Data below →
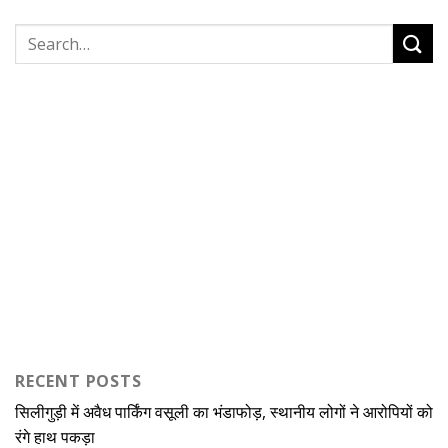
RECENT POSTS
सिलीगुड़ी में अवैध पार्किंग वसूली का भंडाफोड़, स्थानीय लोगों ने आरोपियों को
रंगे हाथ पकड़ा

Task instructions →
Your answer should set down the listing verbatim and leave out its images.

Exercise solution →
RECENT POSTS
सिलीगुड़ी में अवैध पार्किंग वसूली का भंडाफोड़, स्थानीय लोगों ने आरोपियों को
रंगे हाथ पकड़ा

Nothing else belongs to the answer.